Мелькнула-таки идея. Турецкий быстренько «обмозговал» ее и решил, что пора «отчаливать» в свою гостиницу, а по дороге… Он прислушался, отодвинул бумаги и вышел из кухни в коридор. Говорили явно о нем.
— Мама, ты ничего не понимаешь, — страдальческим тоном негромко повторяла Валя, а ей в ответ бубнила Ксения Александровна:
— Ну, дочка, как ты сама не понимаешь, у тебя же ничего не получится, кроме очередных огорчений… Надо же сперва хорошо подумать, прежде чем предпринимать какие-то шаги. Папа на твоем месте…

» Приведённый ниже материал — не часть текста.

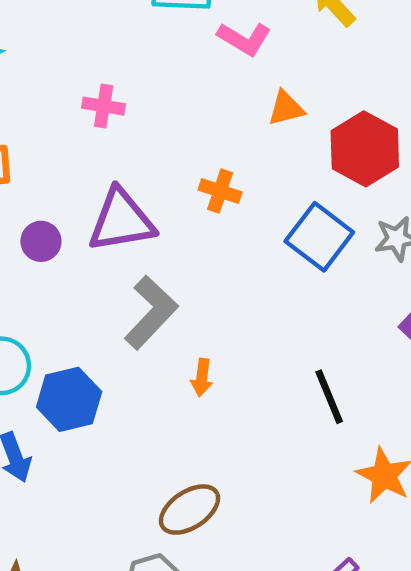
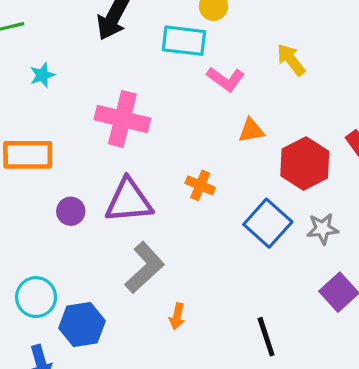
pink cross: (104, 106) -> (122, 119), size x1.8

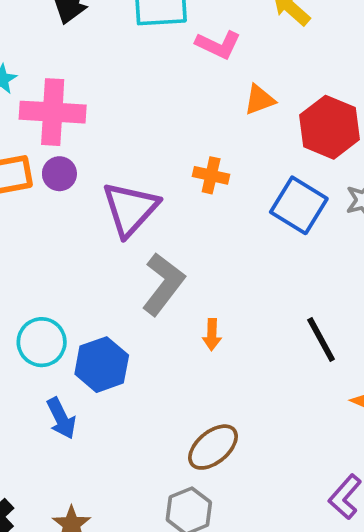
pink cross: (122, 119) -> (53, 112), moved
purple triangle: (129, 201) -> (130, 209), turned -32
purple circle: (71, 211) -> (59, 174), moved

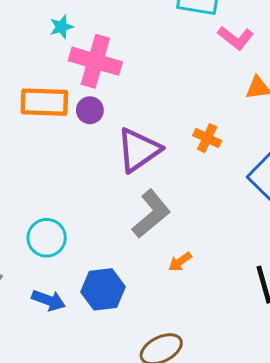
orange arrow: (212, 335) -> (180, 262), turned 40
blue hexagon: (102, 365) -> (103, 289), moved
blue arrow: (61, 418) -> (49, 300), turned -56

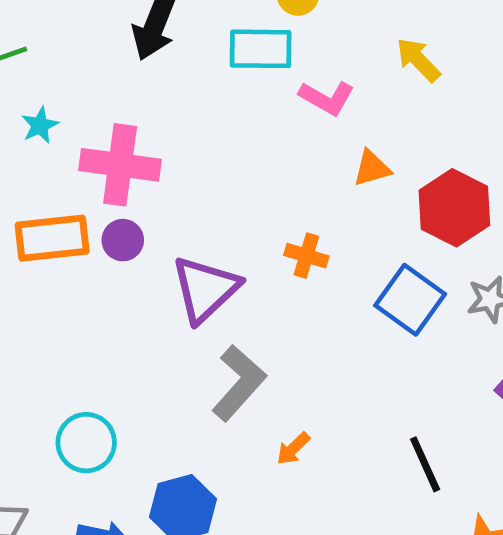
cyan star: (61, 27) -> (40, 125), moved

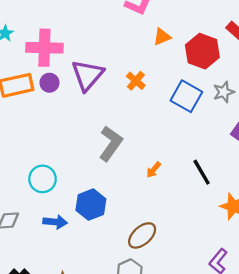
orange cross: (306, 256) -> (136, 81), turned 30
purple triangle: (205, 289) -> (87, 75), moved
orange arrow: (293, 449) -> (154, 170), moved

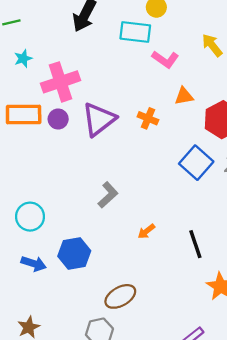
pink cross: (44, 48) -> (61, 82), turned -32
orange cross: (136, 81) -> (148, 118), moved, turned -30
gray L-shape: (111, 144) -> (108, 195), size x0.7

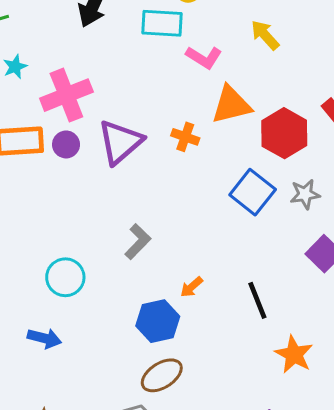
orange triangle: (184, 96) -> (231, 105), size x1.6
cyan circle: (30, 217) -> (65, 277), moved
blue hexagon: (74, 254) -> (158, 321), moved

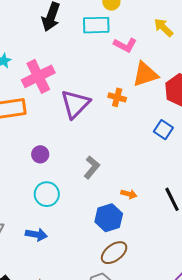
purple circle: (66, 144) -> (40, 154), moved
blue square: (253, 192) -> (163, 130), size x0.7
orange arrow: (192, 287) -> (129, 194), turned -119

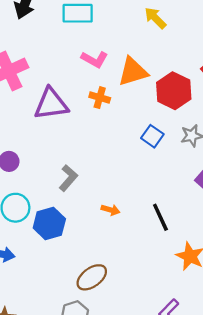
pink L-shape: (125, 45) -> (95, 59), moved
purple triangle: (75, 104) -> (51, 104), turned 36
blue hexagon: (109, 218) -> (49, 223), moved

— Мама, мне наплевать, я не могу, пусть хоть час, но мой! — почти выкрикнула Валя и добавила свистящим шепотом: — Я же чувствую его, пойми… Ты не представляешь, как чувствую!.. И не хочу я слышать ни о каких условностях, пойми меня!..
«М-да, — подвел итог услышанному Александр Борисович, — тяжелая ситуация… А Валька здесь, что ли, собирается предпринять новую атаку? Так ведь и действительно не устоишь… Мама — сейчас единственное спасение… Нет, надо срочно отваливать в гостиницу… Отваливать от Вали, — неплохо сформулировано, — он хмыкнул. А затем постучал в филенку двери и сунул голову в комнату:
— К вам можно на минутку? — деловым тоном, не допускающим двоякого толкования, спросил он.
— Да-да, конечно, — мать торопливо поднялась с кровати, на которой сидела возле лежащей навзничь дочери, и с явной неприязнью опустила глаза.
— Дорогие дамы, — с легкой шутливостью произнес он, пряча, однако, глаза, — требуется ваша срочная помощь… Валюша, а ты уж не простудилась ли там, в гараже? — спросил с откровенным беспокойством. — Может, тебе лучше забраться под одеяло и чего-нибудь горяченького выпить? И ноги растереть бы спиртом. Или водкой. Хорошенько, докрасна.
— Нет, нет, — Валя села и легко скинула ноги с кровати.
И у Турецкого при виде ее обнаженных выше колен, сильных и напряженных ног, словно нарочно обращенных к нему, будто что-то оборвалось в животе. Вполне понятное волнение, чай тоже не железный, к тому же и сам только что хорошо постарался, чтобы утихомирить Валин стихийный взрыв, — до сих пор на губах вкус ее помады и аромат духов, надо же!.. И он замер на миг, неотрывно глядя на эти совершенно «обалденные» ноги, тут же вспомнил Катю и покачал головой: та, конечно, очень хороша, но до Вали ей все же далеко. А когда опомнился и воровато поднял глаза, понял, что Валя успела зафиксировать его взгляд. Даже, кажется, едва заметно усмехнулась. Вот уж, воистину, валькирия-победительница!.. Но как хороша, зараза!..
— Мне бы вот, что нужно узнать, дорогие мои, — поморгав глазами, словно от яркого света, сказал он, — как добраться на ту окраину? Каким видом транспорта?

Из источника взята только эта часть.